Senate Republicans are sending a letter Monday to the White House budget office arguing that President Obama’s nominee to be treasury secretary, Jacob “Jack” Lew, was complicit in breaking a Medicare budget law.
The
letter comes the same day that Mr. Obama officially missed another
deadline in the budget law by failing to submit his blueprint on the
first Monday in February. The president has only met that deadline once
in his tenure.
On the Medicare
funding issue, federal law requires that if the program’s funding
becomes imbalanced, its trustees are required to issue a warning, and
the president is required to send Congress a plan to repair the finances.

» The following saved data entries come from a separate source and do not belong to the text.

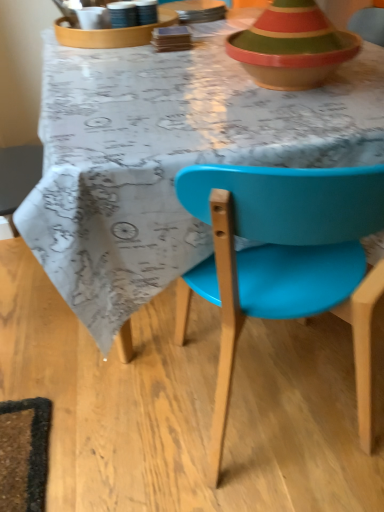 Question: Choose the correct answer: Is matte white tray at upper center, the first tableware from the left, inside matte plastic chair at center or outside it?

Choices:
 (A) outside
 (B) inside

Answer: (A)

Question: From a real-world perspective, relative to matte plastic chair at center, is matte white tray at upper center, the first tableware from the left, vertically above or below?

Choices:
 (A) below
 (B) above

Answer: (B)

Question: Which object is positioned farthest from the matte white tray at upper center, the first tableware from the left?

Choices:
 (A) matte plastic chair at center
 (B) matte ceramic cup at upper center, the 1th tableware positioned from the right
 (C) matte plastic chair at center

Answer: (A)

Question: Estimate the real-world distances between objects in this image. Which object is farther from the matte white tray at upper center, the first tableware from the left?

Choices:
 (A) matte plastic chair at center
 (B) matte plastic chair at center
 (C) matte ceramic cup at upper center, the 1th tableware positioned from the right

Answer: (A) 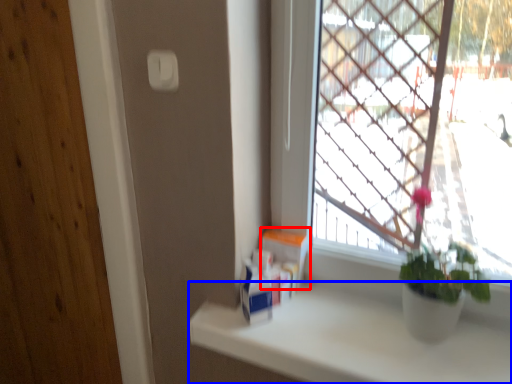 Question: Among these objects, which one is nearest to the camera, window box (highlighted by a red box) or counter top (highlighted by a blue box)?

Choices:
 (A) window box
 (B) counter top

Answer: (B) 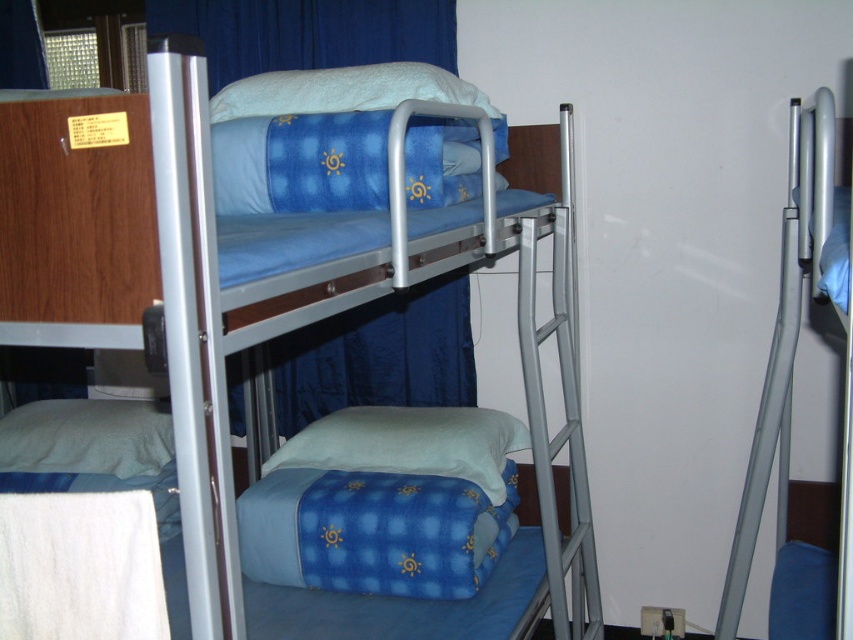 Question: Among these objects, which one is nearest to the camera?

Choices:
 (A) blue fabric curtain at upper center
 (B) blue fabric curtain at center
 (C) soft blue fabric pillow at center

Answer: (C)

Question: Considering the real-world distances, which object is closest to the blue fabric curtain at upper center?

Choices:
 (A) blue fabric curtain at center
 (B) soft blue fabric pillow at center

Answer: (A)

Question: Can you confirm if blue fabric bunk bed at upper center is wider than white soft pillow at upper center?

Choices:
 (A) no
 (B) yes

Answer: (B)

Question: Is soft blue fabric pillow at center smaller than white soft pillow at lower left?

Choices:
 (A) no
 (B) yes

Answer: (A)

Question: Which object appears closest to the camera in this image?

Choices:
 (A) blue fabric bunk bed at upper center
 (B) soft blue fabric pillow at center
 (C) blue fabric curtain at upper center
 (D) white soft pillow at upper center

Answer: (A)

Question: Can you confirm if blue fabric bunk bed at upper center is positioned to the right of blue fabric curtain at upper center?

Choices:
 (A) yes
 (B) no

Answer: (A) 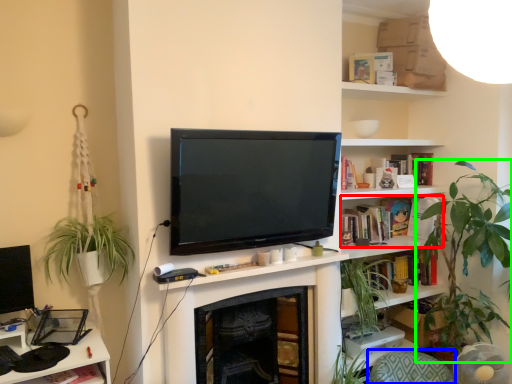 Question: Which object is positioned farthest from book (highlighted by a red box)? Select from swivel chair (highlighted by a blue box) and houseplant (highlighted by a green box).

Choices:
 (A) swivel chair
 (B) houseplant

Answer: (A)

Then-President George W. Bush did just that during his time in the White House, but Mr. Obama has never filed the submission.
“The
administration has failed each of the last four years to response to
these funding warnings despite receiving several communications from Congress urging them to comply,” eight Republicans on the Senate Budget Committee said in a letter to the White House.
Mr. Lew was director of the White House budget office in 2010 and 2011 during the time when the Medicare submission was required, and the senators said they want to know whether he was complicit in ignoring the law.
As the head of the Treasury Department the secretary is chairman of the Board of Medicare Trustees.
Sen.
Jeff Sessions, the ranking Republican on the Budget Committee, has
repeatedly demanded the Obama administration comply with the Medicare law.
He and House Budget Committee Chairman Paul D. Ryan wrote Mr. Obama in 2011 demanding he submit the plan required by law.
But budget and notification laws are routinely ignored.
Mr.
Obama has missed this year’s legal deadline for submitting a budget,
blaming the late passage of the tax increase deal early last month.
And Congress
hasn’t passed a budget since 2009, even though the Budget Act of 1974
requires it to adopt a budget resolution by April 15 every year.